What is being asked =
Your response should be every line from the entries that includes the string "pack".

[Records drawn from a dataset]
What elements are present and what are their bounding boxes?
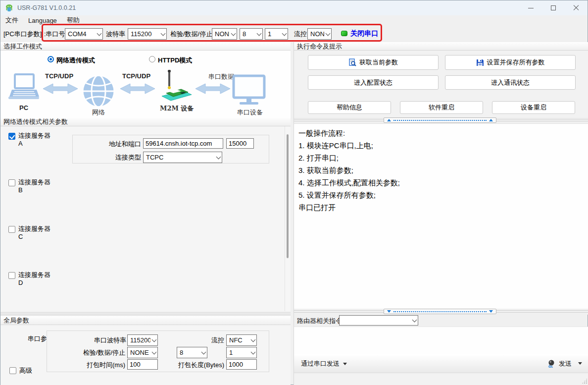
triangle-up-icon	[489, 119, 493, 121]
g-stopbits-value: 1	[227, 349, 249, 356]
g-baud-label: 串口波特率	[77, 336, 126, 345]
log-textarea[interactable]: 一般操作流程: 1. 模块连PC串口,上电; 2. 打开串口; 3. 获取当前参…	[294, 123, 588, 309]
port-label: :串口号	[44, 30, 65, 39]
g-databits-select[interactable]: 8	[177, 347, 207, 358]
get-params-button[interactable]: 获取当前参数	[308, 55, 439, 70]
menu-help[interactable]: 帮助	[62, 15, 85, 25]
radio-net-transparent[interactable]	[48, 56, 54, 62]
log-line: 4. 选择工作模式,配置相关参数;	[294, 176, 588, 189]
chevron-down-icon	[150, 339, 157, 341]
advanced-label[interactable]: 高级	[19, 367, 32, 375]
pack-time-input[interactable]	[127, 359, 158, 370]
pc-label: PC	[19, 104, 28, 111]
soft-restart-label: 软件重启	[429, 103, 454, 112]
baud-select[interactable]: 115200	[128, 28, 167, 40]
stopbits-select[interactable]: 1	[265, 28, 288, 40]
title-bar[interactable]: USR-G781 V1.0.0.21	[0, 0, 588, 15]
server-d-label: 连接服务器	[18, 271, 50, 279]
advanced-checkbox[interactable]	[9, 367, 16, 374]
router-command-label: 路由器相关指令	[297, 317, 342, 326]
pc-laptop-icon	[8, 73, 39, 102]
caret-down-icon	[578, 362, 582, 365]
server-a-port-input[interactable]	[226, 138, 254, 149]
log-splitter-bottom[interactable]	[294, 309, 588, 315]
close-button[interactable]	[565, 0, 588, 15]
server-c-checkbox[interactable]	[8, 226, 15, 233]
network-globe-icon	[81, 74, 116, 109]
link3-label: 串口数据	[208, 72, 234, 81]
radio-httpd[interactable]	[149, 56, 155, 62]
commands-header: 执行命令及提示	[294, 42, 588, 51]
server-a-address-input[interactable]	[143, 138, 223, 149]
log-line: 一般操作流程:	[294, 127, 588, 139]
menu-file[interactable]: 文件	[0, 15, 23, 25]
databits-select[interactable]: 8	[240, 28, 263, 40]
pack-len-label: 打包长度(Bytes)	[161, 361, 224, 370]
arrow-left-right-icon	[195, 82, 231, 95]
pack-len-input[interactable]	[226, 359, 257, 370]
g-stopbits-select[interactable]: 1	[226, 347, 257, 358]
server-a-checkbox[interactable]	[8, 133, 15, 140]
save-params-label: 设置并保存所有参数	[487, 58, 545, 67]
triangle-up-icon	[387, 119, 391, 121]
enter-comm-label: 进入通讯状态	[491, 78, 530, 87]
radio-net-transparent-label[interactable]: 网络透传模式	[56, 56, 95, 65]
g-flow-select[interactable]: NFC	[226, 334, 257, 346]
server-b-checkbox[interactable]	[8, 179, 15, 186]
g-parity-value: NONE	[128, 349, 150, 356]
g-parity-select[interactable]: NONE	[127, 347, 158, 358]
log-line: 2. 打开串口;	[294, 152, 588, 164]
status-bar	[294, 373, 588, 385]
enter-config-button[interactable]: 进入配置状态	[308, 75, 439, 90]
chevron-down-icon	[249, 352, 256, 354]
collapse-down-handle[interactable]	[384, 309, 496, 314]
network-label: 网络	[92, 108, 105, 117]
close-serial-button[interactable]: 关闭串口	[350, 29, 378, 38]
router-command-select[interactable]	[339, 315, 418, 326]
enter-comm-button[interactable]: 进入通讯状态	[445, 75, 576, 90]
send-button[interactable]: 发送	[547, 359, 582, 368]
triangle-down-icon	[489, 310, 493, 313]
global-params-panel: 串口参数 串口波特率 115200 流控 NFC 检验/数据/停止 NONE 8…	[0, 325, 291, 385]
serial-device-monitor-icon	[232, 74, 266, 106]
chevron-down-icon	[281, 33, 288, 35]
com-port-select[interactable]: COM4	[65, 28, 103, 40]
work-mode-panel: 网络透传模式 HTTPD模式 PC TCP/UDP 网络 TCP/UDP	[0, 51, 291, 117]
device-restart-button[interactable]: 设备重启	[492, 101, 575, 114]
server-a-type-select[interactable]: TCPC	[143, 152, 222, 163]
resize-grip[interactable]	[582, 378, 588, 384]
close-icon	[573, 5, 579, 11]
serial-params-group: 串口波特率 115200 流控 NFC 检验/数据/停止 NONE 8 1 打包…	[47, 330, 269, 372]
minimize-button[interactable]	[519, 0, 542, 15]
server-c-suffix: C	[18, 233, 23, 241]
server-c-label: 连接服务器	[18, 225, 50, 233]
help-button[interactable]: 帮助信息	[308, 101, 391, 114]
maximize-button[interactable]	[542, 0, 565, 15]
left-horizontal-splitter[interactable]	[0, 311, 291, 316]
server-d-checkbox[interactable]	[8, 272, 15, 279]
send-bar: 通过串口发送 发送	[294, 354, 588, 373]
splitter-dots	[393, 311, 487, 312]
g-baud-select[interactable]: 115200	[127, 334, 158, 346]
send-via-serial-button[interactable]: 通过串口发送	[301, 359, 347, 368]
chevron-down-icon	[255, 33, 262, 35]
radio-httpd-label[interactable]: HTTPD模式	[158, 56, 192, 65]
send-textarea[interactable]	[294, 327, 588, 354]
menu-language[interactable]: Language	[23, 16, 62, 25]
flow-select[interactable]: NONE	[307, 28, 332, 40]
soft-restart-button[interactable]: 软件重启	[400, 101, 483, 114]
scrollbar-thumb[interactable]	[287, 134, 289, 258]
g-baud-value: 115200	[128, 336, 150, 344]
g-flow-label: 流控	[196, 336, 224, 345]
arrow-left-right-icon	[119, 82, 156, 95]
parity-select[interactable]: NONI	[212, 28, 237, 40]
save-params-button[interactable]: 设置并保存所有参数	[445, 55, 576, 70]
parity-label: 检验/数据/停止	[170, 30, 212, 39]
send-sphere-icon	[547, 359, 556, 368]
save-floppy-icon	[476, 58, 484, 66]
servers-scrollbar[interactable]	[285, 126, 290, 311]
log-splitter-top[interactable]	[294, 117, 588, 123]
collapse-up-handle[interactable]	[384, 117, 496, 123]
serial-device-label: 串口设备	[237, 108, 263, 117]
server-a-label: 连接服务器	[18, 132, 50, 140]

Your response =
pack-time-input[interactable]	[127, 359, 158, 370]
pack-len-label: 打包长度(Bytes)	[161, 361, 224, 370]
pack-len-input[interactable]	[226, 359, 257, 370]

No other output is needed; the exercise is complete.